In many ways, the next act is even more at home in what resembles a decadent 1930s strip bunker. Patti Plinko And Her Boy are what you might call memorable. An impeccably coiffured young woman strumming a ukelele and drawling her way through a cover of Ella Fitzgerald's 'Stone Cold Dead In The Marketplace' like George Formby gone burlesque during a WWII air-raid; a man, presumably her boy, accompanying her on acoustic guitar and wearing a waistcoat, cravat, bowler hat and gas mask; another man, completely silent, wearing a long highwayman's coat, tricorn hat and gas mask and stretching lengths of red ribbon menacingly between his fists like the fetish music scene's answer to Bez. I can't even begin to think what the Americans upstairs would make of this.
Patti believes in suffering for her art, having lost her job through staying too long up at this summer's Edinburgh Festival - but at least it paid handsome dividends musically, bringing her to the attention of The Dresden Dolls' Amanda Palmer, with whom she dueted and who has since labelled her (astutely, it has to be said) "a mad fucking Doris Day meets PJ Harvey", and subsequently scoring her a support slot on the current Puppini Sisters UK tour. Not to be missed, basically.

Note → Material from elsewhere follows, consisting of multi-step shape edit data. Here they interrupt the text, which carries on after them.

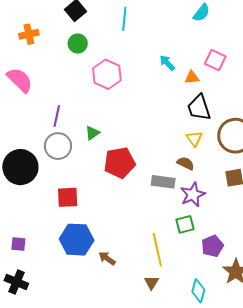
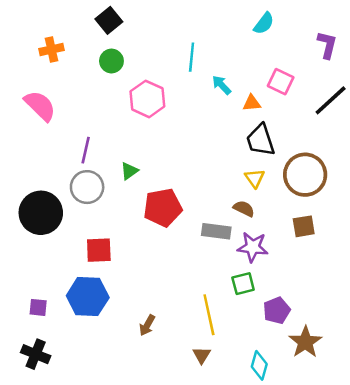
cyan line: (124, 19) -> (192, 57), moved
purple star: (193, 195) -> (253, 247), turned 30
blue hexagon: (77, 240) -> (88, 297), moved
brown arrow: (107, 258) -> (147, 325), turned -96

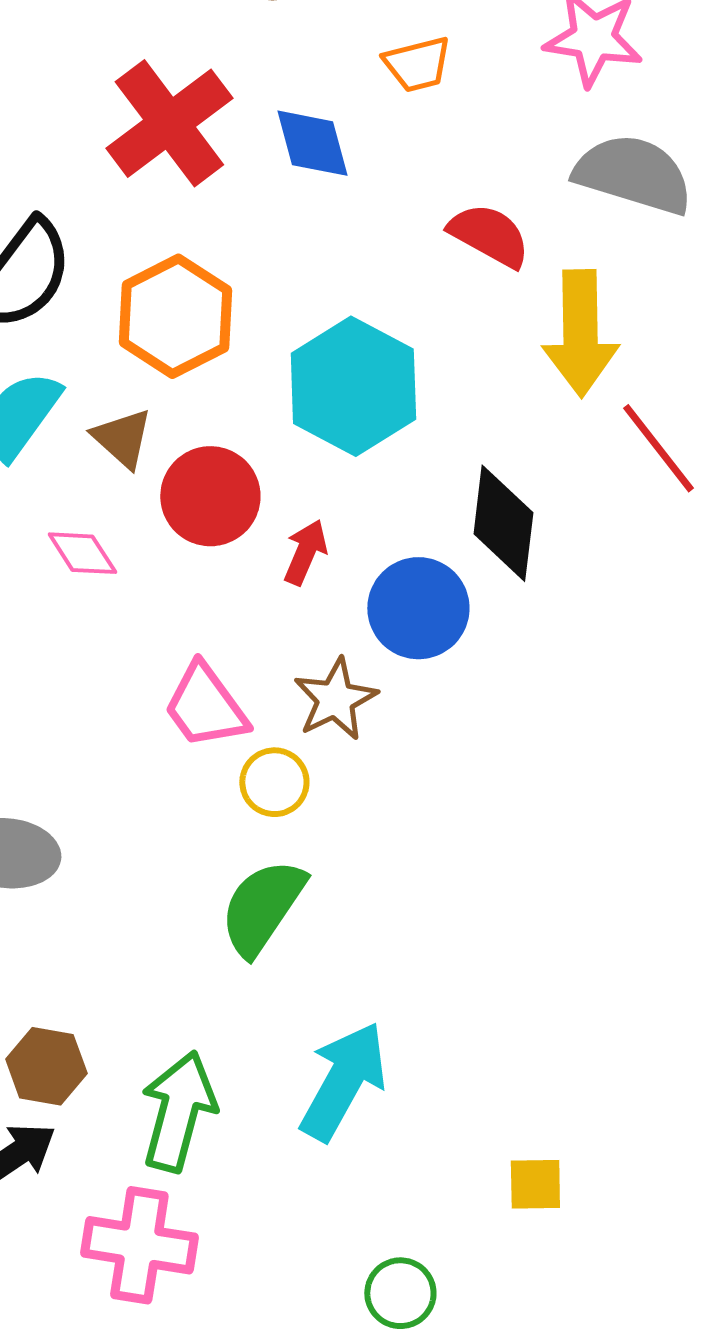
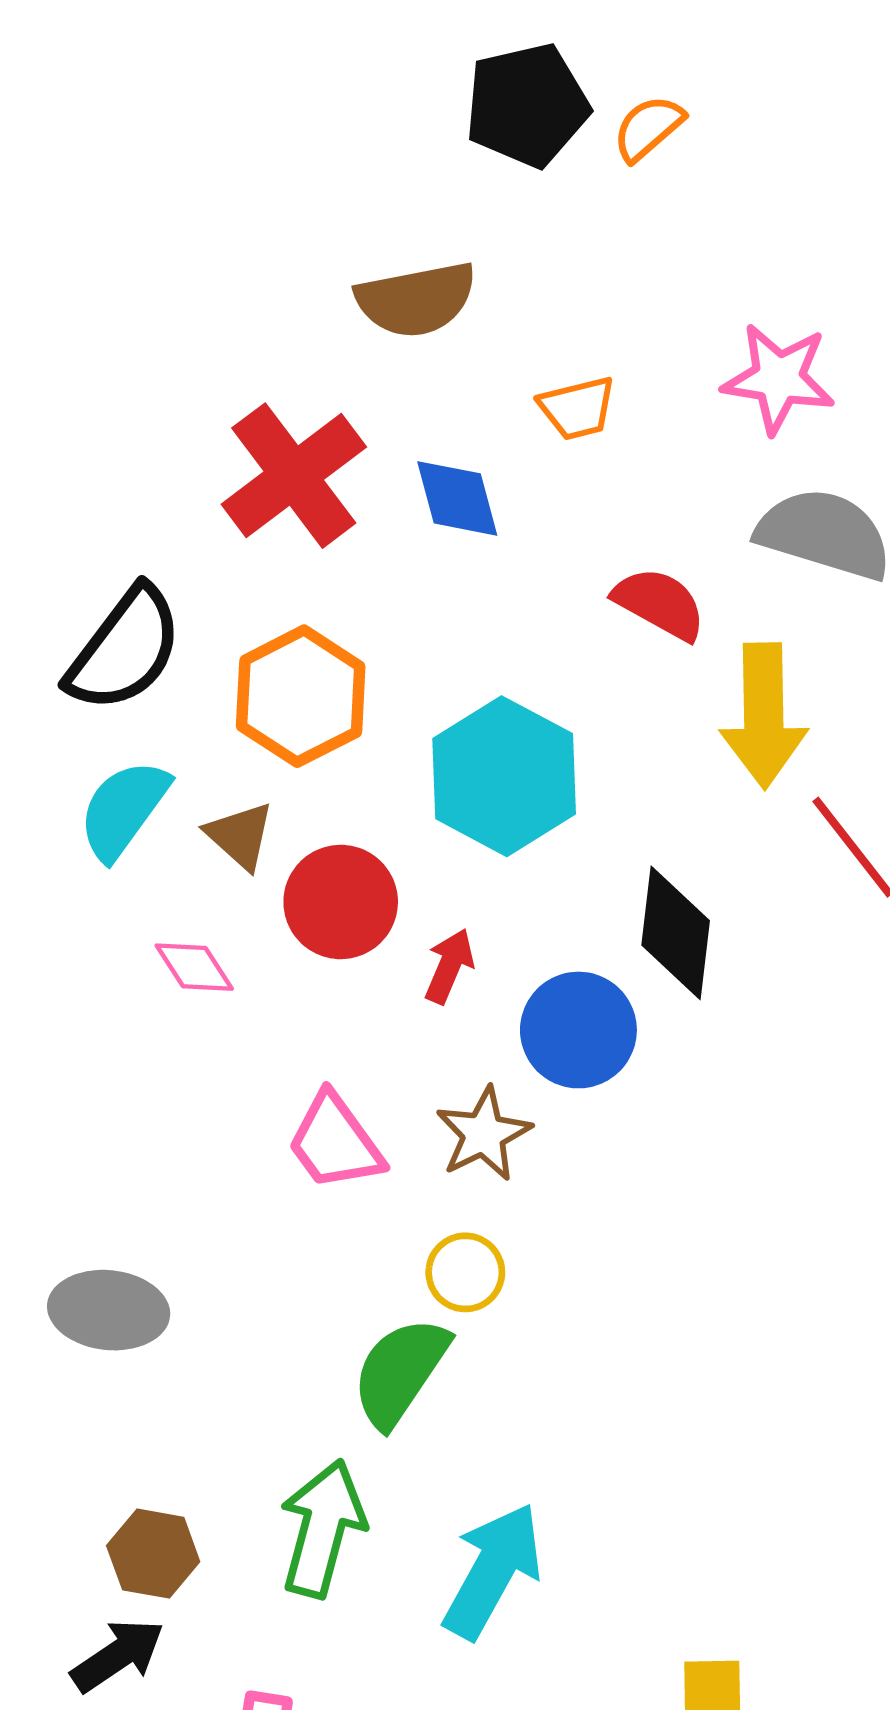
yellow circle: (274, 782) -> (465, 1272), moved
green arrow: (178, 1111) -> (322, 1528), moved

Three pints and the best part of a bottle of wine down and it's not even 5pm, so it's probably for the best that we duck out for a bit of fresh air and to meet friends in passing - not least because I'm later reliably informed that the next band are (inevitably) a disappointment. Plenty of acts come to prominence despite having saddled themselves with a name they have to carry around like a particularly rotten albatross, whereas, judging by their MySpace samples, Confrontiers are a band on whom the name is wasted.

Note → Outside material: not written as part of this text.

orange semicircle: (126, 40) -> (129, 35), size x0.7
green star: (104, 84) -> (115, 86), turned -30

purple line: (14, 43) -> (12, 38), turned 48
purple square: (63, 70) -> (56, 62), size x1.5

Wasted is exactly what I am by the time Goodbye Sergeants hack through their set, and, as the wine continues to flow and the memory of Lily and Patti lingers, I find myself retreating further into a snidey, sniffy attitude about the lame fare now being served up. Confrontiers missed out, but no such luck for Goodbye Sergeants, who are destined to get both barrels. Beneath the veneer of de rigeur street-smart Arctic Monkeys gobbiness, they are pub punk of the most crass kind. 'Boy Band Kind Of Way' is the bludgeoningly unsubtle single upon which they appear to be pinning their hopes of fame and fortune. But I suppose you have to stick your mortgage on your three-legged horse to win the race when all your others only have two.
The headliners - at around 6pm - are Rays, about whom it's difficult to be so animatedly critical. Familiar influences they can't transcend (Grandaddy, Big Star), sure; a generally insipid take on West Coast rock a la The Thrills, yep; but, unlike Goodnight Sergeants, at least in 'Where Did It All Go Wrong?' they have a tidily constructed and airbrushed aural grenade that could well explode if lobbed in the right direction, under the right conditions and with the right sense of timing.
So, where did it all go wrong, then? Round about the time we got our third bottle of wine, perhaps? No, earlier, I think - the moment Patti Plinko left the stage.
You can't win 'em all, though, so fair play to the folks behind Jealous Of The Daylight for putting on these unusual Sunday afternoon/evening gigs in a setting that's itself a bit out of the ordinary - and for giving an old Nottingham acquaintance of mine, Pete Schiazza, gainful employment taking photos for their website.